WHAT YOU NEED TO DO - Below are entries; print them exactly from the first line through the one containing "YOUR LIFE..KAN'GEN WATER".

INFORMATION SUPPLIED -
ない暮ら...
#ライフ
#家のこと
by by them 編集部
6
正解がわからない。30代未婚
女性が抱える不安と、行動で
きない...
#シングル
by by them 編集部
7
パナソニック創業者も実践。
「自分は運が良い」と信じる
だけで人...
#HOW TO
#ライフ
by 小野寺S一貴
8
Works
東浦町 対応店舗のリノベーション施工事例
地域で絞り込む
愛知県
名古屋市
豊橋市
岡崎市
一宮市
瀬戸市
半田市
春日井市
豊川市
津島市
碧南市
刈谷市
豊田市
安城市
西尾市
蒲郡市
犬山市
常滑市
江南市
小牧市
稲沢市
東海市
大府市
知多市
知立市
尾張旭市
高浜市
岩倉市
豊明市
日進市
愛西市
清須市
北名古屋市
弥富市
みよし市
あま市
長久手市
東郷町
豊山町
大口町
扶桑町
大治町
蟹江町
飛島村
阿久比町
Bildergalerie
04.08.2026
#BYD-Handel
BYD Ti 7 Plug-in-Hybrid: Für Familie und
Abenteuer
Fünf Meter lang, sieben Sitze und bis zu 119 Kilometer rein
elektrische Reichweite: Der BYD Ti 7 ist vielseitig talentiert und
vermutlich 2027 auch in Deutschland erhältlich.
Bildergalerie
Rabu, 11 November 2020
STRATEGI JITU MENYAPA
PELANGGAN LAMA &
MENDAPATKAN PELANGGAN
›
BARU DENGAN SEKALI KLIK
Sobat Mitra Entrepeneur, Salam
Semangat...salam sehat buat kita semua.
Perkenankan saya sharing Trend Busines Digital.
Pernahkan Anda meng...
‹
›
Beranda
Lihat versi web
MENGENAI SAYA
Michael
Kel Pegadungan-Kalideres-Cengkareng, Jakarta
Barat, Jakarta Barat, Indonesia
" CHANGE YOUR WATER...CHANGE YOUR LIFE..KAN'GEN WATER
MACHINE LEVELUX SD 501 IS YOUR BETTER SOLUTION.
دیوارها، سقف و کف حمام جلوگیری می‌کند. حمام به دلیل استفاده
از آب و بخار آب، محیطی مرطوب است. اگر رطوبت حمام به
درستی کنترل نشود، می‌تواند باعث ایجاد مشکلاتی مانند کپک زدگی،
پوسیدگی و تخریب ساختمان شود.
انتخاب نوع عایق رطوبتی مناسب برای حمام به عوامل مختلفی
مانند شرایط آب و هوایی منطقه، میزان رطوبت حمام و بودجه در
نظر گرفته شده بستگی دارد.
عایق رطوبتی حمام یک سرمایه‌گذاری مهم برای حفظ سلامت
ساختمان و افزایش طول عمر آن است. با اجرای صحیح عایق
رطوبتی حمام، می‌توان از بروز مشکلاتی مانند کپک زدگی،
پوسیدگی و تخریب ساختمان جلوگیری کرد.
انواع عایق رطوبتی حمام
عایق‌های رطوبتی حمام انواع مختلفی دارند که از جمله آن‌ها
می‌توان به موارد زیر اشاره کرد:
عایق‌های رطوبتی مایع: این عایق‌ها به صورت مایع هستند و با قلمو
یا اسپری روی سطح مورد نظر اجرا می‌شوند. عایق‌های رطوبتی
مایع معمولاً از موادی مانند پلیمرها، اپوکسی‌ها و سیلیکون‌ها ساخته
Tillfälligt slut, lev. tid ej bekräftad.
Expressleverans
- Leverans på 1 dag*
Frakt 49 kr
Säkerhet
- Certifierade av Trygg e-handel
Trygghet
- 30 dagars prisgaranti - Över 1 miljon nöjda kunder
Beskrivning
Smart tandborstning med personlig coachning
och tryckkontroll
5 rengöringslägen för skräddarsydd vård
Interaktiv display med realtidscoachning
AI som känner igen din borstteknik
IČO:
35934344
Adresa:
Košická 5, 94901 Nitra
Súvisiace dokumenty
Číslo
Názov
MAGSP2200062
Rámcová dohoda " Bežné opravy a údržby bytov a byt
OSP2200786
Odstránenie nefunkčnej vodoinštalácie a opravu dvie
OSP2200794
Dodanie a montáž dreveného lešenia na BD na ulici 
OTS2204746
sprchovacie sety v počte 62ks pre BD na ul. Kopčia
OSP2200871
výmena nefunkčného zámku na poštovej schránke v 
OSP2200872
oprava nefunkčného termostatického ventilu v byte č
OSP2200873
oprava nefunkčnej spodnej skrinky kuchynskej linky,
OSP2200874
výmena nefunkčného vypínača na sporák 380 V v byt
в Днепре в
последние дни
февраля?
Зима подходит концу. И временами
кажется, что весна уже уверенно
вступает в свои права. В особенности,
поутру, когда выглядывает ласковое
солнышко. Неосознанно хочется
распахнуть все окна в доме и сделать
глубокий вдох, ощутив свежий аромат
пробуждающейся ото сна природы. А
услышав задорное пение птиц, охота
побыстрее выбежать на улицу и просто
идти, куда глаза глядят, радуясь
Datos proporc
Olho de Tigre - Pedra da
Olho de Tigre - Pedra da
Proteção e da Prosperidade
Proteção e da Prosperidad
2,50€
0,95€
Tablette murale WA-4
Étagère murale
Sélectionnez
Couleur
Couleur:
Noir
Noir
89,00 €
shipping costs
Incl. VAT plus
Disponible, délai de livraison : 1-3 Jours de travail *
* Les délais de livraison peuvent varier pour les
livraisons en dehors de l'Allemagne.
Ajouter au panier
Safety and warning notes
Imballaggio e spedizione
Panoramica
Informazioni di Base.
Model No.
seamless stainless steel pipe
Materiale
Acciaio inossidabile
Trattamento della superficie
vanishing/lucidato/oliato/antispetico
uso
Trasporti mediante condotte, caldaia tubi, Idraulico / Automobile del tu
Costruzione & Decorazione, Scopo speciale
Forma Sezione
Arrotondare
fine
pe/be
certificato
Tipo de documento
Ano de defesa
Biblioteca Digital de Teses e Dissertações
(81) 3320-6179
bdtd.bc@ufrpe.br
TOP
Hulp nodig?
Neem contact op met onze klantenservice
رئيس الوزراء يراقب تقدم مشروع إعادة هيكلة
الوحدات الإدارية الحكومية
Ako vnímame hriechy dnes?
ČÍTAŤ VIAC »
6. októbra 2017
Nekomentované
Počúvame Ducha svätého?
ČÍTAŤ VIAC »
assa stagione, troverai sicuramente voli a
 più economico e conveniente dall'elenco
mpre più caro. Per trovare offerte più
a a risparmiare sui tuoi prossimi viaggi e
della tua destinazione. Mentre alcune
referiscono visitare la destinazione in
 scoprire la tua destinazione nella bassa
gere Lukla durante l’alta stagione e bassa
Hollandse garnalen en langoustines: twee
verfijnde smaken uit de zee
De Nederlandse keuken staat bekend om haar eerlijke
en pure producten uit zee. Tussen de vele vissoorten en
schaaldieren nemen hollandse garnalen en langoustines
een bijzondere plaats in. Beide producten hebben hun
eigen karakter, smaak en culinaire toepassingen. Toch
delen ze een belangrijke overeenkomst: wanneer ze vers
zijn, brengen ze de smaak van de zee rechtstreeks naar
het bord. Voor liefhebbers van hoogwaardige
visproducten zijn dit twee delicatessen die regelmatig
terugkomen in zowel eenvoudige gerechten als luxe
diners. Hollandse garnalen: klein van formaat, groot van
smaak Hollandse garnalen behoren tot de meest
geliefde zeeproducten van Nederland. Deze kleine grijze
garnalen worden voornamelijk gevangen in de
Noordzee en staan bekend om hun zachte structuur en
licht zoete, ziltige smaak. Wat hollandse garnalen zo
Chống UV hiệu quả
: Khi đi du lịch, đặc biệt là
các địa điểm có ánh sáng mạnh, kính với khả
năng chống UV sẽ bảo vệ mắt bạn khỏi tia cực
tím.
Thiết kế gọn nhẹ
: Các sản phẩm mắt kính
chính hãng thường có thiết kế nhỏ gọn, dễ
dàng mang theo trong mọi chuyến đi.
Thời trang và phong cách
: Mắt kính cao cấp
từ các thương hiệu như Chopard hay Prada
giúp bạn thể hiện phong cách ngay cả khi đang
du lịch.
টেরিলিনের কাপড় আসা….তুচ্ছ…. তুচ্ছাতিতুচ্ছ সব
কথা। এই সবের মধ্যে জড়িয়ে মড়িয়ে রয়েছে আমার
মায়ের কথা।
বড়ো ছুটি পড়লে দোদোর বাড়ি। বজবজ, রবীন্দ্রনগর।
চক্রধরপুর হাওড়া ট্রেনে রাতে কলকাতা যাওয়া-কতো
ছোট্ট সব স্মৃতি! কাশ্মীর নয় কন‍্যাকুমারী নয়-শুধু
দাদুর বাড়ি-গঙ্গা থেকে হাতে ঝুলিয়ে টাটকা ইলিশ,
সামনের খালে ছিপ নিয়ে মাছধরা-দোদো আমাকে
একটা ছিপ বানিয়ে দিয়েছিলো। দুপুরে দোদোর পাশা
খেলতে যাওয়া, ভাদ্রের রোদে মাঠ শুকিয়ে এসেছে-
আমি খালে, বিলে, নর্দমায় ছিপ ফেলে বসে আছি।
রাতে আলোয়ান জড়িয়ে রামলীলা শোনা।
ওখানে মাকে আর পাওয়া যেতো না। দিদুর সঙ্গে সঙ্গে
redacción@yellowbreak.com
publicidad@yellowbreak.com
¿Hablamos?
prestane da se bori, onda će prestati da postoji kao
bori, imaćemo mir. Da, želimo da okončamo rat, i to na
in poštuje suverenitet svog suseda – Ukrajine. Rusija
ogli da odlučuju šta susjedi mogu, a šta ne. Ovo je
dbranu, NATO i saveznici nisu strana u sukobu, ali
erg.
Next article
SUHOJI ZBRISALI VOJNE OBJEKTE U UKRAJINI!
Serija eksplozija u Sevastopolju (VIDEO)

REPLY TO THE EXERCISE -
ない暮ら...
#ライフ
#家のこと
by by them 編集部
6
正解がわからない。30代未婚
女性が抱える不安と、行動で
きない...
#シングル
by by them 編集部
7
パナソニック創業者も実践。
「自分は運が良い」と信じる
だけで人...
#HOW TO
#ライフ
by 小野寺S一貴
8
Works
東浦町 対応店舗のリノベーション施工事例
地域で絞り込む
愛知県
名古屋市
豊橋市
岡崎市
一宮市
瀬戸市
半田市
春日井市
豊川市
津島市
碧南市
刈谷市
豊田市
安城市
西尾市
蒲郡市
犬山市
常滑市
江南市
小牧市
稲沢市
東海市
大府市
知多市
知立市
尾張旭市
高浜市
岩倉市
豊明市
日進市
愛西市
清須市
北名古屋市
弥富市
みよし市
あま市
長久手市
東郷町
豊山町
大口町
扶桑町
大治町
蟹江町
飛島村
阿久比町
Bildergalerie
04.08.2026
#BYD-Handel
BYD Ti 7 Plug-in-Hybrid: Für Familie und
Abenteuer
Fünf Meter lang, sieben Sitze und bis zu 119 Kilometer rein
elektrische Reichweite: Der BYD Ti 7 ist vielseitig talentiert und
vermutlich 2027 auch in Deutschland erhältlich.
Bildergalerie
Rabu, 11 November 2020
STRATEGI JITU MENYAPA
PELANGGAN LAMA &
MENDAPATKAN PELANGGAN
›
BARU DENGAN SEKALI KLIK
Sobat Mitra Entrepeneur, Salam
Semangat...salam sehat buat kita semua.
Perkenankan saya sharing Trend Busines Digital.
Pernahkan Anda meng...
‹
›
Beranda
Lihat versi web
MENGENAI SAYA
Michael
Kel Pegadungan-Kalideres-Cengkareng, Jakarta
Barat, Jakarta Barat, Indonesia
" CHANGE YOUR WATER...CHANGE YOUR LIFE..KAN'GEN WATER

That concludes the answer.